EXERCISE BRIEF: When you repeat the listing below, keep every word exactly and leave out each picture.

SOURCE DATA:
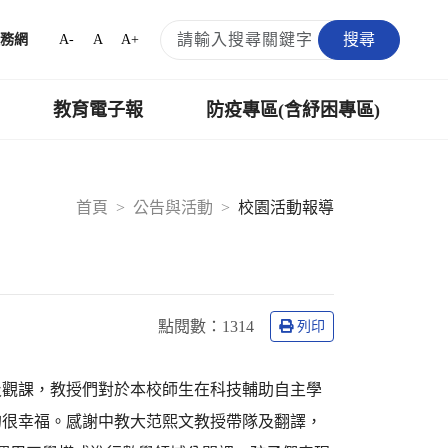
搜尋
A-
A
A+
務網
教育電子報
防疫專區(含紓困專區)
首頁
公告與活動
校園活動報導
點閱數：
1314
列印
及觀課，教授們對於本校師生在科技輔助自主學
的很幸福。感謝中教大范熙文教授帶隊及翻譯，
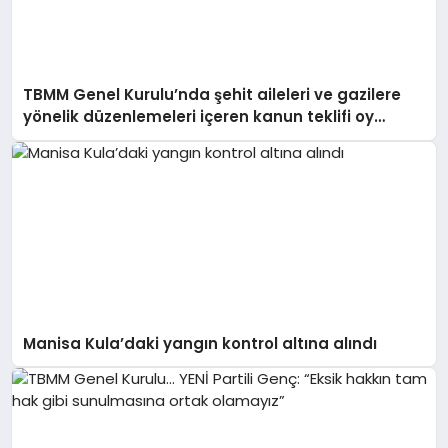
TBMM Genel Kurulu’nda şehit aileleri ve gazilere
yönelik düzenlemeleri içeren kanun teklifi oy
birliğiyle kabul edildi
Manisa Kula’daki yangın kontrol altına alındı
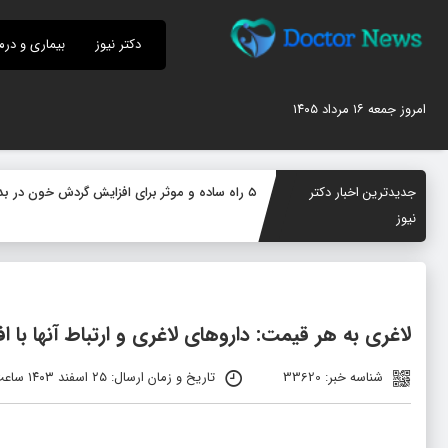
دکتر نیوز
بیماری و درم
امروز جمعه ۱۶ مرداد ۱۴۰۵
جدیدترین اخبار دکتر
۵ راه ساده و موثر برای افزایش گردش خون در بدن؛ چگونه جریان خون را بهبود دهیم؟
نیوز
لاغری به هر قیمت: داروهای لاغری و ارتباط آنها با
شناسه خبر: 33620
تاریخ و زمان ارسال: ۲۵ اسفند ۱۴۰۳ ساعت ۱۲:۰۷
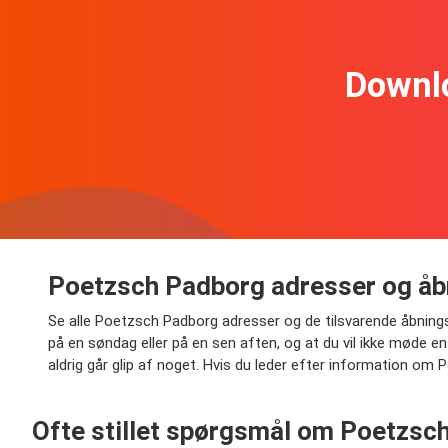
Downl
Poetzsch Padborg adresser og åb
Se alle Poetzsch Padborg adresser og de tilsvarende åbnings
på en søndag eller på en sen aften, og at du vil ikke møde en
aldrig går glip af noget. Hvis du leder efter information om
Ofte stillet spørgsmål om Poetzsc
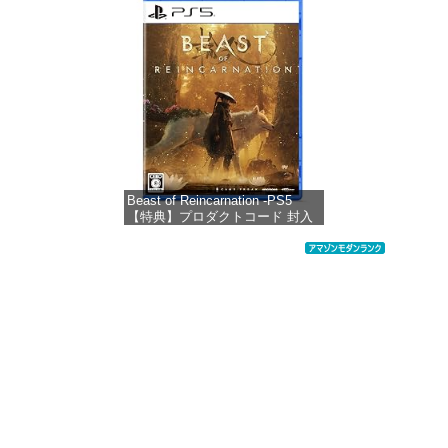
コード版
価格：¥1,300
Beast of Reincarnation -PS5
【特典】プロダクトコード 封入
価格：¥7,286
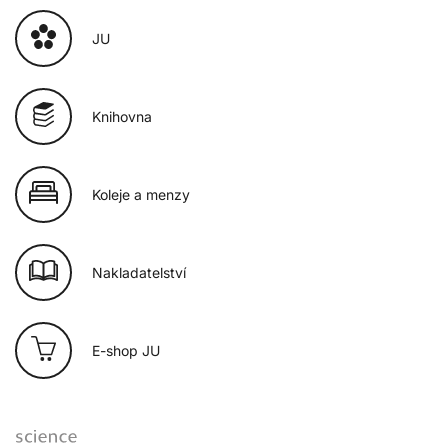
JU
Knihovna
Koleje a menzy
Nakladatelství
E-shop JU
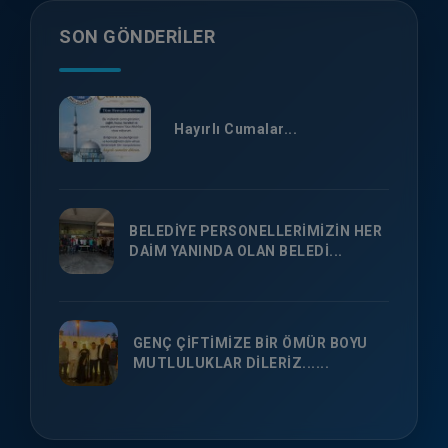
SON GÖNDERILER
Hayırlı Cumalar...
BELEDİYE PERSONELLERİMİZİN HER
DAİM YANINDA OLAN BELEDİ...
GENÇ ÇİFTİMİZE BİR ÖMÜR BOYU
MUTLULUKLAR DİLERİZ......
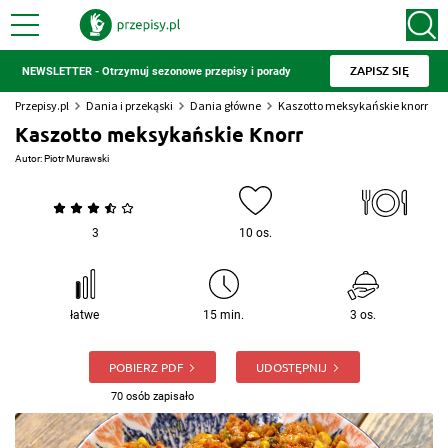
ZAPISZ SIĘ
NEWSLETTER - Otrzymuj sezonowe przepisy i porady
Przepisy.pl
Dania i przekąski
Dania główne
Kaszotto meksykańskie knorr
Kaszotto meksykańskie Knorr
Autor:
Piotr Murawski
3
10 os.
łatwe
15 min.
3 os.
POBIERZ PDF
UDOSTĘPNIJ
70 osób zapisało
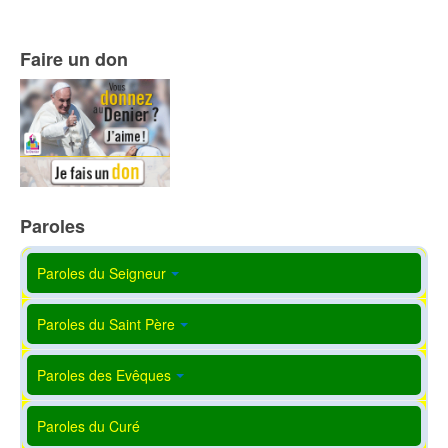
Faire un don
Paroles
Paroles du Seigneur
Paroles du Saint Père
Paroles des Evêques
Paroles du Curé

YOUR RESPONSE:
搜尋
A-
A
A+
務網
教育電子報
防疫專區(含紓困專區)
首頁
公告與活動
校園活動報導
點閱數：
1314
列印
及觀課，教授們對於本校師生在科技輔助自主學
的很幸福。感謝中教大范熙文教授帶隊及翻譯，
TBMM Genel Kurulu’nda şehit aileleri ve gazilere
yönelik düzenlemeleri içeren kanun teklifi oy
birliğiyle kabul edildi
Manisa Kula’daki yangın kontrol altına alındı
دکتر نیوز
بیماری و درم
امروز جمعه ۱۶ مرداد ۱۴۰۵
جدیدترین اخبار دکتر
۵ راه ساده و موثر برای افزایش گردش خون در بدن؛ چگونه جریان خون را بهبود دهیم؟
نیوز
لاغری به هر قیمت: داروهای لاغری و ارتباط آنها با
شناسه خبر: 33620
تاریخ و زمان ارسال: ۲۵ اسفند ۱۴۰۳ ساعت ۱۲:۰۷
Downl
Poetzsch Padborg adresser og åb
Se alle Poetzsch Padborg adresser og de tilsvarende åbnings
på en søndag eller på en sen aften, og at du vil ikke møde en
aldrig går glip af noget. Hvis du leder efter information om
Ofte stillet spørgsmål om Poetzsc
コード版
価格：¥1,300
Beast of Reincarnation -PS5
【特典】プロダクトコード 封入
価格：¥7,286
JU
Knihovna
Koleje a menzy
Nakladatelství
E-shop JU
SON GÖNDERILER
Hayırlı Cumalar...
BELEDİYE PERSONELLERİMİZİN HER
DAİM YANINDA OLAN BELEDİ...
GENÇ ÇİFTİMİZE BİR ÖMÜR BOYU
MUTLULUKLAR DİLERİZ......
ZAPISZ SIĘ
NEWSLETTER - Otrzymuj sezonowe przepisy i porady
Przepisy.pl
Dania i przekąski
Dania główne
Kaszotto meksykańskie knorr
Kaszotto meksykańskie Knorr
Autor:
Piotr Murawski
3
10 os.
łatwe
15 min.
3 os.
POBIERZ PDF
UDOSTĘPNIJ
70 osób zapisało
Faire un don
Paroles
Paroles du Seigneur
Paroles du Saint Père
Paroles des Evêques
Paroles du Curé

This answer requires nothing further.